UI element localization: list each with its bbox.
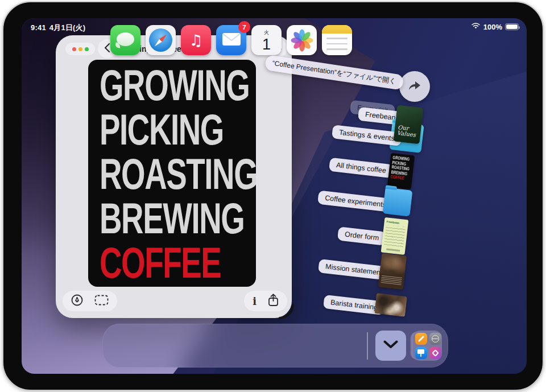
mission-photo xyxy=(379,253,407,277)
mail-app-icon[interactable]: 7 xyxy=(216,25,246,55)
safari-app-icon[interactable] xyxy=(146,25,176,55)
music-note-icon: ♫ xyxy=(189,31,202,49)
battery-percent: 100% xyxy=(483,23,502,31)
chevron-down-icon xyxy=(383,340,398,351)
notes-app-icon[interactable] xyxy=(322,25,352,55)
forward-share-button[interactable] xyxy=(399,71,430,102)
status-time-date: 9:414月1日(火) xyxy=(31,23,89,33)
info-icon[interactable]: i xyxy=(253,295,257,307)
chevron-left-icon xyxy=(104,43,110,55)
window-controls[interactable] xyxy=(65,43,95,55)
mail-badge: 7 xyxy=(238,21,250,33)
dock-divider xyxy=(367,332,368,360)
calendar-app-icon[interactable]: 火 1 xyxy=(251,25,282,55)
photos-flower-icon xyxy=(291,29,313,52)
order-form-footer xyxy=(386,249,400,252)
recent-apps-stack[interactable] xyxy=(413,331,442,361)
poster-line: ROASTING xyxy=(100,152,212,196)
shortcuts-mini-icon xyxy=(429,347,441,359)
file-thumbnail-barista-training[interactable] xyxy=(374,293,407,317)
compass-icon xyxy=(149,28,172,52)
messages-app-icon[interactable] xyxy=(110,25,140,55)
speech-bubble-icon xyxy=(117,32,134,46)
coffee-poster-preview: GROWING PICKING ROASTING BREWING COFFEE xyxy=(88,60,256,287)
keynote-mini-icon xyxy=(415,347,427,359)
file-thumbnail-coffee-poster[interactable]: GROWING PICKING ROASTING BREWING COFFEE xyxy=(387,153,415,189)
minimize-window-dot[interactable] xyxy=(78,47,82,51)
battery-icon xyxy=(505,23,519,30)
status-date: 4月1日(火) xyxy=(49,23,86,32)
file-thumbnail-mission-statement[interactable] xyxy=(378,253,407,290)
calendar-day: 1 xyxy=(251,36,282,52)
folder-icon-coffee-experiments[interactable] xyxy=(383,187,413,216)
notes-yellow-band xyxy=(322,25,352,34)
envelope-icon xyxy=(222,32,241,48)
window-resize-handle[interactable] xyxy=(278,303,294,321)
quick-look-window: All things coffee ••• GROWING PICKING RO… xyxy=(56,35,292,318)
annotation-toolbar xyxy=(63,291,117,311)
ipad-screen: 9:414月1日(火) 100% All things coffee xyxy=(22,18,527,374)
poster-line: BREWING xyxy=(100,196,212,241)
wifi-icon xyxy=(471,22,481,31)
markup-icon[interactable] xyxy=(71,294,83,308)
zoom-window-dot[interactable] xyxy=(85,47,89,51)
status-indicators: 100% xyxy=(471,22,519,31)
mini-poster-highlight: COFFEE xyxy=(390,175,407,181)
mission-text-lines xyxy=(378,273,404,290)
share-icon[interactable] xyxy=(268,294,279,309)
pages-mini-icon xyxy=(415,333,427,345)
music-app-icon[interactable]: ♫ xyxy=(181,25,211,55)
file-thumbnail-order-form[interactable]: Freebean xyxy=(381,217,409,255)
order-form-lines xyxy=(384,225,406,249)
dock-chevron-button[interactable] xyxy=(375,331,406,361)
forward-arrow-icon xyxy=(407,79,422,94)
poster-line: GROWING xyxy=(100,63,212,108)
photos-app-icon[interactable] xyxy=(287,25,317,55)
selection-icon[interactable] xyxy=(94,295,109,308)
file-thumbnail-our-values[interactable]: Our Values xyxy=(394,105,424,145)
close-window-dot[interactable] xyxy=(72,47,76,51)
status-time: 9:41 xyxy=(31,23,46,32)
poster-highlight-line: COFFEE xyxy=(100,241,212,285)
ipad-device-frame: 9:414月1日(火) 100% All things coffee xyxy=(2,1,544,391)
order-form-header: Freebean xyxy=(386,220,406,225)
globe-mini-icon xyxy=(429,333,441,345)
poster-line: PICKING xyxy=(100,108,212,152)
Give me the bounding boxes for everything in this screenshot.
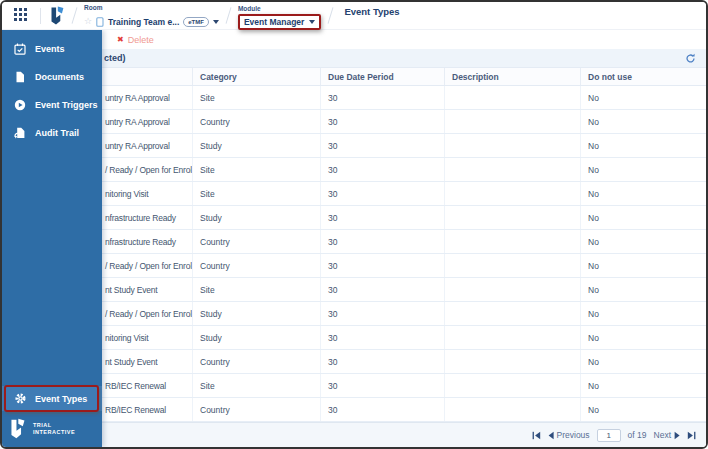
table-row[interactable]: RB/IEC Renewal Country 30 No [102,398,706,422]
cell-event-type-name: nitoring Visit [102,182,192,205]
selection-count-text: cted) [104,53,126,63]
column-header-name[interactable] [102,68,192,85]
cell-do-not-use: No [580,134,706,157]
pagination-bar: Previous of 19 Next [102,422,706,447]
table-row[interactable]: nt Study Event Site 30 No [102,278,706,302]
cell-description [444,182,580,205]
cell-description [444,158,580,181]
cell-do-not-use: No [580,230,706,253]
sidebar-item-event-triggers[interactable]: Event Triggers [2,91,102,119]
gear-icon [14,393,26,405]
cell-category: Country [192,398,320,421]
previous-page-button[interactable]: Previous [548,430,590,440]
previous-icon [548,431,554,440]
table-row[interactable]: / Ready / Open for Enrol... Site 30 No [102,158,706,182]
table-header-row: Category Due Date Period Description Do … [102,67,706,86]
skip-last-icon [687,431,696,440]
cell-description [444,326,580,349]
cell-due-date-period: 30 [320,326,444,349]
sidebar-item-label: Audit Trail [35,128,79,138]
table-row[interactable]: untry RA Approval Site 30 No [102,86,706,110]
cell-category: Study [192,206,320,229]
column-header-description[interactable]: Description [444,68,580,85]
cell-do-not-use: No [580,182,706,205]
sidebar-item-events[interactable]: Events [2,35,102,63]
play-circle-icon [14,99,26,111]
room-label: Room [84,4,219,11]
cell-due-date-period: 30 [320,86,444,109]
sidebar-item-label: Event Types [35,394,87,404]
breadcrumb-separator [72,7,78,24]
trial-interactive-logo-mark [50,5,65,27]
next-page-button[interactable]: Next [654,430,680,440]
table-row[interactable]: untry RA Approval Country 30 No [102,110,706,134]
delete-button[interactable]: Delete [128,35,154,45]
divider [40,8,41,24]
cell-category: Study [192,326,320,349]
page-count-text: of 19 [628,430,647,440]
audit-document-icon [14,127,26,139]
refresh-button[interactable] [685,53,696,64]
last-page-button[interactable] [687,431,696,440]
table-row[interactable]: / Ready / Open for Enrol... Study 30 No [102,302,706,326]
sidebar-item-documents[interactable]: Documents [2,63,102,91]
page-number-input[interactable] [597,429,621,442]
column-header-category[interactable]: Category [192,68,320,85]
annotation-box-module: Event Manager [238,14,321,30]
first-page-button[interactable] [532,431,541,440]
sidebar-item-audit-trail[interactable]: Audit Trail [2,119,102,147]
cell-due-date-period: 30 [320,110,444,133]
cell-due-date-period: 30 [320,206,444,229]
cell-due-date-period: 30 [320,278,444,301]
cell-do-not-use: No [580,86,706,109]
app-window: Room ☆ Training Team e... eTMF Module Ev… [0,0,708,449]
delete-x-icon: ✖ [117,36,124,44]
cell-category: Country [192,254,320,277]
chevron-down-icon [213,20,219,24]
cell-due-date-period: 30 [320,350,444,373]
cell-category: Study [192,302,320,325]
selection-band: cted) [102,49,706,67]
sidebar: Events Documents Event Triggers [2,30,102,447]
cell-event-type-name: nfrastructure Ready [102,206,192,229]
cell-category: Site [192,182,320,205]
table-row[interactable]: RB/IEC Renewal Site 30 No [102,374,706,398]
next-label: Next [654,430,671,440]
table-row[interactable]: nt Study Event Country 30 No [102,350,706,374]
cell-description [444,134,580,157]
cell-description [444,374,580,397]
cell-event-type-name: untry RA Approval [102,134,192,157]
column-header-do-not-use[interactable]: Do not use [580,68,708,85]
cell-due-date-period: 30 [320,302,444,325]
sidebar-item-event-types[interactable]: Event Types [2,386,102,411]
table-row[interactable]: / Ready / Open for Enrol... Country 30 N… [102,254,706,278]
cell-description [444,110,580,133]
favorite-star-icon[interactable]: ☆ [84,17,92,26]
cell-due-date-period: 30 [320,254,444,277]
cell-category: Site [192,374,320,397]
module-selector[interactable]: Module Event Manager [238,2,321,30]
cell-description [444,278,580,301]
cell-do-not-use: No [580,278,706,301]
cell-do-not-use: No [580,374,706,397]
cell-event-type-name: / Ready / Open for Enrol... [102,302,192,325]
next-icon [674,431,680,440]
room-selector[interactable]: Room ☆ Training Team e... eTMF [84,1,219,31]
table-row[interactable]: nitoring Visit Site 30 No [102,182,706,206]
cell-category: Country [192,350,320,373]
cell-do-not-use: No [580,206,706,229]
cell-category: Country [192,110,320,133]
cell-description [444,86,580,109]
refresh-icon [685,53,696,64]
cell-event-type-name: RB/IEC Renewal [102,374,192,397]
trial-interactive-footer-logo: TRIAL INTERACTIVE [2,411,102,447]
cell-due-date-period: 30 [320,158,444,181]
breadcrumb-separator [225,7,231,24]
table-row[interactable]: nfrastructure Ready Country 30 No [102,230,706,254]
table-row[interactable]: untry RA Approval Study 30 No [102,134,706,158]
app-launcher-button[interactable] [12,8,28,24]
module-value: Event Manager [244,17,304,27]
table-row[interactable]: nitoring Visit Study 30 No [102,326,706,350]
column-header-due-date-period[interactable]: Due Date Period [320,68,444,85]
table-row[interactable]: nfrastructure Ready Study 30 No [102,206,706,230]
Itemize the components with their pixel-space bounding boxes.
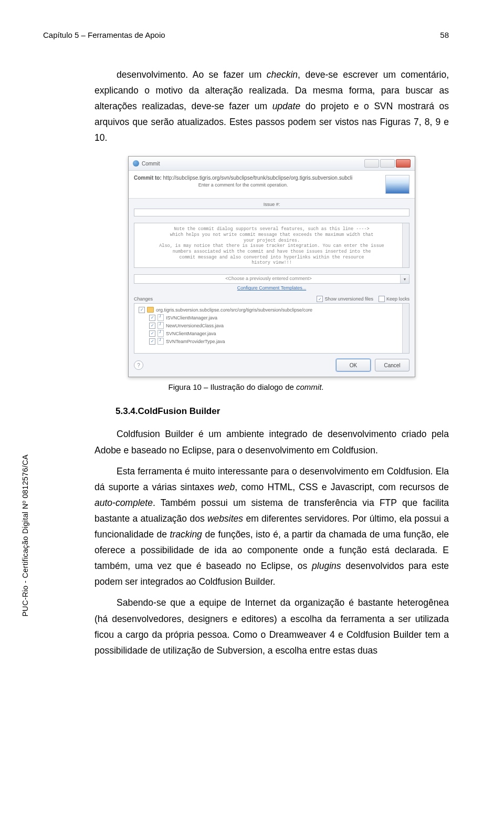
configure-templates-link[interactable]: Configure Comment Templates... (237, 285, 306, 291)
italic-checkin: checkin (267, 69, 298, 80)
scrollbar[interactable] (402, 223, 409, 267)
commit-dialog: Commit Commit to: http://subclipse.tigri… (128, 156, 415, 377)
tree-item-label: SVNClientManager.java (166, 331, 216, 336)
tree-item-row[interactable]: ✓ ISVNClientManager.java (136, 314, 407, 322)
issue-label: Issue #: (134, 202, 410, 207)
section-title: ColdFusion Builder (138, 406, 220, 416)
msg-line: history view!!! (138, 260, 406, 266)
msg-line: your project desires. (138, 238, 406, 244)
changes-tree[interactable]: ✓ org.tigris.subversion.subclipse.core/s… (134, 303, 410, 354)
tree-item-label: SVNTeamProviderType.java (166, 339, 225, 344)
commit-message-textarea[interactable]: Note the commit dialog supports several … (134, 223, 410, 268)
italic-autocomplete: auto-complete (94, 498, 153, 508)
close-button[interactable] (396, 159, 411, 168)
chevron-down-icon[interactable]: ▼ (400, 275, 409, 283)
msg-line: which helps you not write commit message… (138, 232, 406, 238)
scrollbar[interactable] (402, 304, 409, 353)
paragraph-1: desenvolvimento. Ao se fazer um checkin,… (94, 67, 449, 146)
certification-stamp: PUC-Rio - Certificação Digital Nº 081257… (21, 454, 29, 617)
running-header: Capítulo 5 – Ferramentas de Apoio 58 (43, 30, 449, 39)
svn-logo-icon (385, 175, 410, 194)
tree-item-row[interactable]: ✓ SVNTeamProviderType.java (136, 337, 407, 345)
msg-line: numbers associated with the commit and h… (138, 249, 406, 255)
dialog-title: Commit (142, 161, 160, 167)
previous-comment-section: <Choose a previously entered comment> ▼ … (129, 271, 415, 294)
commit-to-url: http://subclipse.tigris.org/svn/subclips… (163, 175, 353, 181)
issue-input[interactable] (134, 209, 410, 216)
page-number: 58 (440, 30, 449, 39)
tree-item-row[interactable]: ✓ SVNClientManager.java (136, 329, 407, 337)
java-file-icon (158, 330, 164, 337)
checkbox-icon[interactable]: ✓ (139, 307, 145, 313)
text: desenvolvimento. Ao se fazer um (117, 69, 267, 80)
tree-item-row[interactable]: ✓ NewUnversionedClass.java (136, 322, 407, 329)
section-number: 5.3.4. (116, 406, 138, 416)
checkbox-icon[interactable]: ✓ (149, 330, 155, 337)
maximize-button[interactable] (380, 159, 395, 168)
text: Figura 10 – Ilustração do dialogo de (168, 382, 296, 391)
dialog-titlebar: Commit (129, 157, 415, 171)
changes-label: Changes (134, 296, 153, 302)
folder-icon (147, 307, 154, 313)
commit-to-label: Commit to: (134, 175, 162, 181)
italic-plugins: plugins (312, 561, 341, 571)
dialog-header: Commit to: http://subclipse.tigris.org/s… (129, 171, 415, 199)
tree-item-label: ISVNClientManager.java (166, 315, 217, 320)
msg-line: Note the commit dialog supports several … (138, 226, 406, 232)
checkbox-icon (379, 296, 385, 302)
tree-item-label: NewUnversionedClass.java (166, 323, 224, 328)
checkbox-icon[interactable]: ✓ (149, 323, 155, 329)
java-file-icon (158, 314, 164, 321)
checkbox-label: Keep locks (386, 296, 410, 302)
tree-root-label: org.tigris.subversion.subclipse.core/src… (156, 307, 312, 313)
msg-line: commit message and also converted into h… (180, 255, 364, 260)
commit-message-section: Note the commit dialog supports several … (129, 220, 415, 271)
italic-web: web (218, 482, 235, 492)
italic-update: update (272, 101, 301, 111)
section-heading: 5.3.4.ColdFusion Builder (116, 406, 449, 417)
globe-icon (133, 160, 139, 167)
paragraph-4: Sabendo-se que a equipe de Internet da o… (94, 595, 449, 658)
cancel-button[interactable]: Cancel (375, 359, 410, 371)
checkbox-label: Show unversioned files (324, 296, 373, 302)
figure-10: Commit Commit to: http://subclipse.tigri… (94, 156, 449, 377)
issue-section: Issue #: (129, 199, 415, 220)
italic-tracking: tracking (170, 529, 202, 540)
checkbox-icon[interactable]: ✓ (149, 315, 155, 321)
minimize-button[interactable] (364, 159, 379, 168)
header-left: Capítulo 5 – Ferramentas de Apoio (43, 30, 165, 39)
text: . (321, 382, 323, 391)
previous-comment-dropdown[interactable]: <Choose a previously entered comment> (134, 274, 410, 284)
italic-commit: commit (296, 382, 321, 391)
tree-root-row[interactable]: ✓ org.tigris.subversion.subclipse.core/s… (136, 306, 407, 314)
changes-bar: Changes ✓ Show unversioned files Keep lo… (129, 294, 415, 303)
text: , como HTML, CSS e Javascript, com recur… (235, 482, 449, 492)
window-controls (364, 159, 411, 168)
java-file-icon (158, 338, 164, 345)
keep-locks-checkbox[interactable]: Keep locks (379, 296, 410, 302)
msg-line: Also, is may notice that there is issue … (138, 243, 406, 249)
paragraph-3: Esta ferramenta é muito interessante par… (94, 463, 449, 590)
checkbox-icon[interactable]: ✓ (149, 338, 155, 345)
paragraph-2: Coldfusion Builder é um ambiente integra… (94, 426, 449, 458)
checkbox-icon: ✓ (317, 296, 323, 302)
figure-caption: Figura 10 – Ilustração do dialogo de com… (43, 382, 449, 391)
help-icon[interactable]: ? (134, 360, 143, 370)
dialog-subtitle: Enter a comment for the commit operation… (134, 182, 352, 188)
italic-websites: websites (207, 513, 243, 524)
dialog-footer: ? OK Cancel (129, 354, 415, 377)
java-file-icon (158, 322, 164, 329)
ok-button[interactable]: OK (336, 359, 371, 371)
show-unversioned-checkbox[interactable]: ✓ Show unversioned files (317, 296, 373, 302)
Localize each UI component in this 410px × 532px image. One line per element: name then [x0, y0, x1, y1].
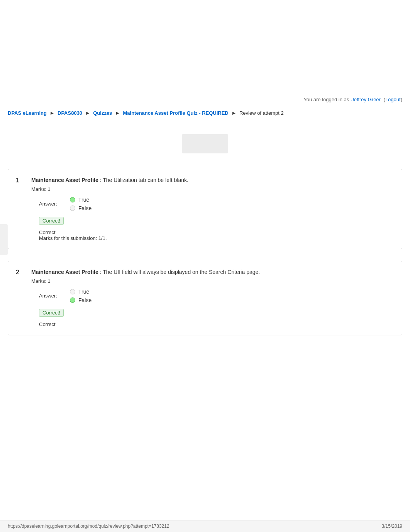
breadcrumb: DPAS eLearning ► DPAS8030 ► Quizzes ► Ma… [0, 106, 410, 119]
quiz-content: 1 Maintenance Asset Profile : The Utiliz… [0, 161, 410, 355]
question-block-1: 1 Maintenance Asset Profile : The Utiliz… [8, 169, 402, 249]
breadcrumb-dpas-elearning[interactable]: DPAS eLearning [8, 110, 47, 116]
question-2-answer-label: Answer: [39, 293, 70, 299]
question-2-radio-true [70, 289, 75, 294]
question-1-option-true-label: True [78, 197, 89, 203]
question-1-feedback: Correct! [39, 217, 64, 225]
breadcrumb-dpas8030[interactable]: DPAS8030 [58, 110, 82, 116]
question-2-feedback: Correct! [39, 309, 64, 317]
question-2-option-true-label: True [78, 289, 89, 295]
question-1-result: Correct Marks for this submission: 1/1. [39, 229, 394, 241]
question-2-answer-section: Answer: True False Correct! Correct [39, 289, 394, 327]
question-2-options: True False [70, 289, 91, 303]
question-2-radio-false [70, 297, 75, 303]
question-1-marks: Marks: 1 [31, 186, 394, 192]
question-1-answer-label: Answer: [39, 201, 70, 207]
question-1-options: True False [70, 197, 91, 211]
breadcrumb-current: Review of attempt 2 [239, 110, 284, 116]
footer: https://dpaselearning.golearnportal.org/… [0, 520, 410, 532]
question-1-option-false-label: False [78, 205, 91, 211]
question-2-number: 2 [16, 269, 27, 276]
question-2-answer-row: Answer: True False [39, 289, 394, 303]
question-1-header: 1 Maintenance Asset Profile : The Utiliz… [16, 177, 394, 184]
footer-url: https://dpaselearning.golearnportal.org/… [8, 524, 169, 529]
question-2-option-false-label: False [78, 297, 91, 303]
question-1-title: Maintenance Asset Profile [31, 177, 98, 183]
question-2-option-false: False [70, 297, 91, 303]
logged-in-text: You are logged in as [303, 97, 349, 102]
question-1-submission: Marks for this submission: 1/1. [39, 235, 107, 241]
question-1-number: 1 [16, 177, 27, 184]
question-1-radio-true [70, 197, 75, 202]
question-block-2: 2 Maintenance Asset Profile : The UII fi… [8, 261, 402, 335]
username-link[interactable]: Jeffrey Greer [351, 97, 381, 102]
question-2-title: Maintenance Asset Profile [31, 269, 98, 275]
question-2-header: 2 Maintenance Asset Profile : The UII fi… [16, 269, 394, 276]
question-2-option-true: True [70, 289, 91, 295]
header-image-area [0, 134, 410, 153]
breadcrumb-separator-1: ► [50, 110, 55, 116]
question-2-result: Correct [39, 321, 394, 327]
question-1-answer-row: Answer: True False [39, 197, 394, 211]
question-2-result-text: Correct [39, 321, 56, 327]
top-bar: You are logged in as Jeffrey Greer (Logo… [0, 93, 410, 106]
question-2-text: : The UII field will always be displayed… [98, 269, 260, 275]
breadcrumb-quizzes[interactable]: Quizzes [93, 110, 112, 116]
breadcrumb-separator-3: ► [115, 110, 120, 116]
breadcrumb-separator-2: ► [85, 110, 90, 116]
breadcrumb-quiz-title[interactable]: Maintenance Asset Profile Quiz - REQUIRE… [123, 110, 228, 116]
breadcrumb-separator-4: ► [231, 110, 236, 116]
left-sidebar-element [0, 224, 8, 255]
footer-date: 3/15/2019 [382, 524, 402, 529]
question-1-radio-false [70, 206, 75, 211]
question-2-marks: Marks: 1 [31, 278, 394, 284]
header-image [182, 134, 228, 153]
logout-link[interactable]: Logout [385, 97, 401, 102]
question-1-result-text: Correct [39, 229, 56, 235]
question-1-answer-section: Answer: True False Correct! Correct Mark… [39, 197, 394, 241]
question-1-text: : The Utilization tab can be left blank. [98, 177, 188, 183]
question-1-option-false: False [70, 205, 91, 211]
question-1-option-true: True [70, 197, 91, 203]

::::::

* [Your goal]:
Going line by line through the data, tally each one that includes the string "submission", and answer with the tally only.

* [Answer for the task]:
2